Life insurance is a great way to protect your family’s future, even in the worst case scenario. However, because it’s not required, it can get lost in the shuffle of your family’s budget. If you’re not sure you have enough to spare to sign up for a policy, employer-sponsored life insurance can seem like a great deal. Plans are often cheap — or even free — and don’t require medical exams.
And for some, getting life insurance through work actually is a great deal. But for those with the greatest need for coverage, it’s important to understand how group life insurance works because it can come up short in a few major ways.
Benefits levels are low
Financial advisors vary on the amount of life insurance they recommend, relative to your salary, but one thing’s for sure: If you have a home and a young family, employer-sponsored life insurance will probably not provide enough coverage. Between your mortgage and your children’s college funds, among other expenses, your life insurance needs are likely to be much more than one or two times your annual salary. And if you’d prefer a permanent life insurance policy, you’ll have to keep looking. Policies employees receive through work usually provide term coverage.
But just because your employer’s life insurance plan isn’t enough doesn’t mean you should forgo it, especially if it’s free. It can be a supplement to a more generous, individual policy. And if your life insurance needs are low, an employer-sponsored policy may, in fact, be enough.

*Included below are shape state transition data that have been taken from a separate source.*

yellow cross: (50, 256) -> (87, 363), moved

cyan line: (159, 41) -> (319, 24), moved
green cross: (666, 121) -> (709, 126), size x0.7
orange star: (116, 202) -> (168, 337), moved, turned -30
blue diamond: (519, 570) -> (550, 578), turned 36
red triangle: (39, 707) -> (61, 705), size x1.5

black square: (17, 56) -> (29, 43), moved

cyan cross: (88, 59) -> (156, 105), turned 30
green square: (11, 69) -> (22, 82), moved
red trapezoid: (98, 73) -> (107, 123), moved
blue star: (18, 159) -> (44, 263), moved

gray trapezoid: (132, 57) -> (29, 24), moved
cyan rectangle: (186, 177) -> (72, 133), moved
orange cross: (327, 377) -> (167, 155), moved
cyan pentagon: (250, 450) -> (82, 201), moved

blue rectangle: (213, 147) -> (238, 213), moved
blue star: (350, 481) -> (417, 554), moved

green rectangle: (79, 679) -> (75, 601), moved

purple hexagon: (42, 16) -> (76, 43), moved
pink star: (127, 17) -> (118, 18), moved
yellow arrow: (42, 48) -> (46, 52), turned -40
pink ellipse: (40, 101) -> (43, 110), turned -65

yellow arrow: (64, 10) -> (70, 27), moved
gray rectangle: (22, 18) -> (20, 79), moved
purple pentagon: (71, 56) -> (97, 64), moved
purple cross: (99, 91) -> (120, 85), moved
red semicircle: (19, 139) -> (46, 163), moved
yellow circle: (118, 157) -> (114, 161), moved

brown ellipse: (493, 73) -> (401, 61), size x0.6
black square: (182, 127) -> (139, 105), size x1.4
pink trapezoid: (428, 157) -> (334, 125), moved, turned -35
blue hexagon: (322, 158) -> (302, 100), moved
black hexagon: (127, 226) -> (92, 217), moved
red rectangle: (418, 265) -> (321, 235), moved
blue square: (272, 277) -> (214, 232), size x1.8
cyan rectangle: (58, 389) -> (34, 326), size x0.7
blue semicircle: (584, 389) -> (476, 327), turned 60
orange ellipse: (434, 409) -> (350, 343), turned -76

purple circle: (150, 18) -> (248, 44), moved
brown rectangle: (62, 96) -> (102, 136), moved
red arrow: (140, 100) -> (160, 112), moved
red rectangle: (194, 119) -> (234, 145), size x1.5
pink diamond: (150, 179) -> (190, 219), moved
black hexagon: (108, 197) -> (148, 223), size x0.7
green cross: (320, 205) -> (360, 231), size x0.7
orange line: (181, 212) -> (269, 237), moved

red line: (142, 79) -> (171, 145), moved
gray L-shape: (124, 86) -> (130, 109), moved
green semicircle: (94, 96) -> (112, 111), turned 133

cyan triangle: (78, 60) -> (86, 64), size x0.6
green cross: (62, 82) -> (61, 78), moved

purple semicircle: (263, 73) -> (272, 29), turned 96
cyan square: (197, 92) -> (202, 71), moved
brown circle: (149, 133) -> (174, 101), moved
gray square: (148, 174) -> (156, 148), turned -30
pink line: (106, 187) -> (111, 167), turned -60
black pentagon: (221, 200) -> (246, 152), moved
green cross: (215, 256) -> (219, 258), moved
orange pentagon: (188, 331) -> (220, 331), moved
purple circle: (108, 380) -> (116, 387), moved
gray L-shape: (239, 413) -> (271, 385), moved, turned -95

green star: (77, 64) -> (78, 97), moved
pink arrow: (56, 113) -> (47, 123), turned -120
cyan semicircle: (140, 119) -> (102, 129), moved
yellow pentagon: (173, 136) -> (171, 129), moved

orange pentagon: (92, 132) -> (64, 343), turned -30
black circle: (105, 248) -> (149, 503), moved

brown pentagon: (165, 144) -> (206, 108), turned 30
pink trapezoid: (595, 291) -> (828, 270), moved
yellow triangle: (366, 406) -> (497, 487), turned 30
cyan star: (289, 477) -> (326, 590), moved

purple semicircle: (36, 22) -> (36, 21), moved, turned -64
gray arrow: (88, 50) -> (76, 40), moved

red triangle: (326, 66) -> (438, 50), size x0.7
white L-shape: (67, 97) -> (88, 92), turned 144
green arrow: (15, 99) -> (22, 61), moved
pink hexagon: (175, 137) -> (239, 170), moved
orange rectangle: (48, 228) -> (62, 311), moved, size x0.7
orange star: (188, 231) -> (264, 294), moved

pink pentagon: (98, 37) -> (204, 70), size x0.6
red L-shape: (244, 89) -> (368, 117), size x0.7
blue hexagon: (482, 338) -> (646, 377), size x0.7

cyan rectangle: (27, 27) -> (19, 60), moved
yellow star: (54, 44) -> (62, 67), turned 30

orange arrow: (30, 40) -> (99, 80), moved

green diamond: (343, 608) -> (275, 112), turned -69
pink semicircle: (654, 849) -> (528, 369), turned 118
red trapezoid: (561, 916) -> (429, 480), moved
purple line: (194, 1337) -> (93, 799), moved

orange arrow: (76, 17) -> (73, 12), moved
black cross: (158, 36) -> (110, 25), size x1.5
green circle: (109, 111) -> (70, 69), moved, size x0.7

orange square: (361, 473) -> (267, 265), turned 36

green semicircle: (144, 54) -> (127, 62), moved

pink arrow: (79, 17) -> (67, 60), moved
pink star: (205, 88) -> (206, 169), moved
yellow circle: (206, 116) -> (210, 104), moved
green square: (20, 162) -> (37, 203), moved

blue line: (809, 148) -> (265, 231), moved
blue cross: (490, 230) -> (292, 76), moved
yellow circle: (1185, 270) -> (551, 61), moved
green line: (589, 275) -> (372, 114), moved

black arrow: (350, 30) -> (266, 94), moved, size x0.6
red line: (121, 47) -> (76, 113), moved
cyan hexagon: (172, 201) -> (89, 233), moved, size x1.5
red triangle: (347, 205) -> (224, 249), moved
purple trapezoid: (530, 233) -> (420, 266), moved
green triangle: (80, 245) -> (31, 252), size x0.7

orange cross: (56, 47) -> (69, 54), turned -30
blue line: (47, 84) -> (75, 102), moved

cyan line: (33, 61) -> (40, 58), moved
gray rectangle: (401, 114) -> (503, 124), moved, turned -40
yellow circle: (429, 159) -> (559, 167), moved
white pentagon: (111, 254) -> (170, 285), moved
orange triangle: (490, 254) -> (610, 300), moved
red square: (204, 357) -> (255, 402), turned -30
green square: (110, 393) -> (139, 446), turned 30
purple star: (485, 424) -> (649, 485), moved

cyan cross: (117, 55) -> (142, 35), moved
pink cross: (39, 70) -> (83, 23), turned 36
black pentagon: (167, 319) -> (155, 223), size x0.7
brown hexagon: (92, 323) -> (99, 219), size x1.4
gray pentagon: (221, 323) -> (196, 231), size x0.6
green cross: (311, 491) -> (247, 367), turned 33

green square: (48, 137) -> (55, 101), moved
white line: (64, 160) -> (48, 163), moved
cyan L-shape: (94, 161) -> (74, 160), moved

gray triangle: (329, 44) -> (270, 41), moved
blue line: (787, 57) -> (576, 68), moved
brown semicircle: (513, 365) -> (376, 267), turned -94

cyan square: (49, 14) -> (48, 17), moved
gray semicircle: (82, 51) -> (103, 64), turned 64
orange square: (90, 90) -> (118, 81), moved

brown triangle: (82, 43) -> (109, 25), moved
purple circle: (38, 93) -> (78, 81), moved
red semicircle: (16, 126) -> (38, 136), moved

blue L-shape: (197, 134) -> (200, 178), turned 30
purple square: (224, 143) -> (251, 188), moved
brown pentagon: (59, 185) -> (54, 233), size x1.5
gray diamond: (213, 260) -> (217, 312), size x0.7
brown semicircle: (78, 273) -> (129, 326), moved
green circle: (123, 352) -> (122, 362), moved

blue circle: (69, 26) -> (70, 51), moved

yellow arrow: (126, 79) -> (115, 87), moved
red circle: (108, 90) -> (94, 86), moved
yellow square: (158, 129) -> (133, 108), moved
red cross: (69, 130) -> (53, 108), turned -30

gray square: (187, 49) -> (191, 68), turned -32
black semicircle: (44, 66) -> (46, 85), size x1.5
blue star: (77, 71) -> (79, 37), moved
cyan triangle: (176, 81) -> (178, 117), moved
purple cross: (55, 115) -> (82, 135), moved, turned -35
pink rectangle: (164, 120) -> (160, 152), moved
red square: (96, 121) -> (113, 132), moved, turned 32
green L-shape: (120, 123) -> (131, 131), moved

Benefits may not be there when you need them
Even if your employer-sponsored benefits have a large pay-out, you may still want an individual life insurance policy — especially if life insurance is a necessity, and not a nice bonus. Group life insurance policies rarely follow employees who change jobs, and your new employer may or may not offer similar coverage. Budgetary concerns might also force your company to discontinue coverage when it’s too late to get it from another source.
The bottom line
Not everyone should pay more to hold a life insurance plan outside of work. If your need for life insurance is marginal, employer-sponsored coverage could be perfect for you. For example, if you only want life insurance to insure a small amount of co-signed debt, or if you’re nearing retirement, and have no major financial obligations, your employer’s plan could be a great fit. In fact, the older you are when shopping for a policy, the more likely it is that employer-sponsored coverage is the only coverage you can afford.
Your need for life insurance isn’t contingent on your job, and for most, your life insurance policy shouldn’t be, either. If you have a family to take care of, you’ll probably need more — and more stable — coverage than your job can offer.